> _Directions for this task_: Each of the entries below needs to be given again exactly.

(Saved data entries)
↓

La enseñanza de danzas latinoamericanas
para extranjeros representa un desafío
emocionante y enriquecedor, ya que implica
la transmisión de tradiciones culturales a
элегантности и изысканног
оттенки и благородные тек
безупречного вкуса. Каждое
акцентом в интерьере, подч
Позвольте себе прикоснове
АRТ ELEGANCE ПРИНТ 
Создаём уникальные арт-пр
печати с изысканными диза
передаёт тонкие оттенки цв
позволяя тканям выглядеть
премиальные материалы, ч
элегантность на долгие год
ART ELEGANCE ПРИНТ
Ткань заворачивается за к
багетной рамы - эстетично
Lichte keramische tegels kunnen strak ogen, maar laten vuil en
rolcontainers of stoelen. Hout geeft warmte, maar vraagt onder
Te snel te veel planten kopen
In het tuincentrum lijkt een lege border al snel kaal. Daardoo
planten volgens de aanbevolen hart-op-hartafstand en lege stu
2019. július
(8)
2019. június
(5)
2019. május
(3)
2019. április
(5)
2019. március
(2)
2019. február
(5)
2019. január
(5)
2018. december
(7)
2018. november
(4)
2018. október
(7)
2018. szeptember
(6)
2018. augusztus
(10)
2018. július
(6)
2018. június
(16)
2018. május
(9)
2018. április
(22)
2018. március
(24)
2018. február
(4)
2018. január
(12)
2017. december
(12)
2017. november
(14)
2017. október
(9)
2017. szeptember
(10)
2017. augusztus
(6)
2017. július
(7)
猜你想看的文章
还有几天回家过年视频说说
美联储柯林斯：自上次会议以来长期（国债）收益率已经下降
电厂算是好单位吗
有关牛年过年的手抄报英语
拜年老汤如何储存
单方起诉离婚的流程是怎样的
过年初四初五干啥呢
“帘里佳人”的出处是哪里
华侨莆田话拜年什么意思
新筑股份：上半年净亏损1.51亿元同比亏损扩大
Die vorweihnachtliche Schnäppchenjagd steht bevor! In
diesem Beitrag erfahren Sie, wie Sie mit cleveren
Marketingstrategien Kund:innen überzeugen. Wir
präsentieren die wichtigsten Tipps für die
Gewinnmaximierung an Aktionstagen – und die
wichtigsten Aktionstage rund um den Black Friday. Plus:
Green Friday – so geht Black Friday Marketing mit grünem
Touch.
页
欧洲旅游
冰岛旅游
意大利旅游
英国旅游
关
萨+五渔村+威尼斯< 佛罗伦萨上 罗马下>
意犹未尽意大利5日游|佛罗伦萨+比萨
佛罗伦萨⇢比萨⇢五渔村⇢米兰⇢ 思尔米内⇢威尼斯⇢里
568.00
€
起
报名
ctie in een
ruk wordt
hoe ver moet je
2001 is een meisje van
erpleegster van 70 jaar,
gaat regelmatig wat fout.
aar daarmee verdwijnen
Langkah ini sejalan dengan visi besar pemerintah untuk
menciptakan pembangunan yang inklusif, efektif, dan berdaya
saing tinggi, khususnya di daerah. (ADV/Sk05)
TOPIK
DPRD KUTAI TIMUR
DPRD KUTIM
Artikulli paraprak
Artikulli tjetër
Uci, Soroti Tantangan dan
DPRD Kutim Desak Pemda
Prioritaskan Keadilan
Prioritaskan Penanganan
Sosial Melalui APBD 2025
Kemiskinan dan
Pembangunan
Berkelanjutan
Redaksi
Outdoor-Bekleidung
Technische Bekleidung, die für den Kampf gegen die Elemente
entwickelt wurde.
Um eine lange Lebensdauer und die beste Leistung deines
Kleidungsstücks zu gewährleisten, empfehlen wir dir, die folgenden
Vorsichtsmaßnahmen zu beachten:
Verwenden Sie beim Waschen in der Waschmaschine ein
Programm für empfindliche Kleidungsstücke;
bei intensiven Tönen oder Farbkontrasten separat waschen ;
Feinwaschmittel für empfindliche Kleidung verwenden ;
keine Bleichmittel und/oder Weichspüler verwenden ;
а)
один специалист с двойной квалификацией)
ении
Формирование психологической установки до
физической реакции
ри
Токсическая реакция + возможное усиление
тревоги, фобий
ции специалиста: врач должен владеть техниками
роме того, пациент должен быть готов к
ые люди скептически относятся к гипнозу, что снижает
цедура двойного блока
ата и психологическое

↑

> _Response_:
La enseñanza de danzas latinoamericanas
para extranjeros representa un desafío
emocionante y enriquecedor, ya que implica
la transmisión de tradiciones culturales a
элегантности и изысканног
оттенки и благородные тек
безупречного вкуса. Каждое
акцентом в интерьере, подч
Позвольте себе прикоснове
АRТ ELEGANCE ПРИНТ 
Создаём уникальные арт-пр
печати с изысканными диза
передаёт тонкие оттенки цв
позволяя тканям выглядеть
премиальные материалы, ч
элегантность на долгие год
ART ELEGANCE ПРИНТ
Ткань заворачивается за к
багетной рамы - эстетично
Lichte keramische tegels kunnen strak ogen, maar laten vuil en
rolcontainers of stoelen. Hout geeft warmte, maar vraagt onder
Te snel te veel planten kopen
In het tuincentrum lijkt een lege border al snel kaal. Daardoo
planten volgens de aanbevolen hart-op-hartafstand en lege stu
2019. július
(8)
2019. június
(5)
2019. május
(3)
2019. április
(5)
2019. március
(2)
2019. február
(5)
2019. január
(5)
2018. december
(7)
2018. november
(4)
2018. október
(7)
2018. szeptember
(6)
2018. augusztus
(10)
2018. július
(6)
2018. június
(16)
2018. május
(9)
2018. április
(22)
2018. március
(24)
2018. február
(4)
2018. január
(12)
2017. december
(12)
2017. november
(14)
2017. október
(9)
2017. szeptember
(10)
2017. augusztus
(6)
2017. július
(7)
猜你想看的文章
还有几天回家过年视频说说
美联储柯林斯：自上次会议以来长期（国债）收益率已经下降
电厂算是好单位吗
有关牛年过年的手抄报英语
拜年老汤如何储存
单方起诉离婚的流程是怎样的
过年初四初五干啥呢
“帘里佳人”的出处是哪里
华侨莆田话拜年什么意思
新筑股份：上半年净亏损1.51亿元同比亏损扩大
Die vorweihnachtliche Schnäppchenjagd steht bevor! In
diesem Beitrag erfahren Sie, wie Sie mit cleveren
Marketingstrategien Kund:innen überzeugen. Wir
präsentieren die wichtigsten Tipps für die
Gewinnmaximierung an Aktionstagen – und die
wichtigsten Aktionstage rund um den Black Friday. Plus:
Green Friday – so geht Black Friday Marketing mit grünem
Touch.
页
欧洲旅游
冰岛旅游
意大利旅游
英国旅游
关
萨+五渔村+威尼斯< 佛罗伦萨上 罗马下>
意犹未尽意大利5日游|佛罗伦萨+比萨
佛罗伦萨⇢比萨⇢五渔村⇢米兰⇢ 思尔米内⇢威尼斯⇢里
568.00
€
起
报名
ctie in een
ruk wordt
hoe ver moet je
2001 is een meisje van
erpleegster van 70 jaar,
gaat regelmatig wat fout.
aar daarmee verdwijnen
Langkah ini sejalan dengan visi besar pemerintah untuk
menciptakan pembangunan yang inklusif, efektif, dan berdaya
saing tinggi, khususnya di daerah. (ADV/Sk05)
TOPIK
DPRD KUTAI TIMUR
DPRD KUTIM
Artikulli paraprak
Artikulli tjetër
Uci, Soroti Tantangan dan
DPRD Kutim Desak Pemda
Prioritaskan Keadilan
Prioritaskan Penanganan
Sosial Melalui APBD 2025
Kemiskinan dan
Pembangunan
Berkelanjutan
Redaksi
Outdoor-Bekleidung
Technische Bekleidung, die für den Kampf gegen die Elemente
entwickelt wurde.
Um eine lange Lebensdauer und die beste Leistung deines
Kleidungsstücks zu gewährleisten, empfehlen wir dir, die folgenden
Vorsichtsmaßnahmen zu beachten:
Verwenden Sie beim Waschen in der Waschmaschine ein
Programm für empfindliche Kleidungsstücke;
bei intensiven Tönen oder Farbkontrasten separat waschen ;
Feinwaschmittel für empfindliche Kleidung verwenden ;
keine Bleichmittel und/oder Weichspüler verwenden ;
а)
один специалист с двойной квалификацией)
ении
Формирование психологической установки до
физической реакции
ри
Токсическая реакция + возможное усиление
тревоги, фобий
ции специалиста: врач должен владеть техниками
роме того, пациент должен быть готов к
ые люди скептически относятся к гипнозу, что снижает
цедура двойного блока
ата и психологическое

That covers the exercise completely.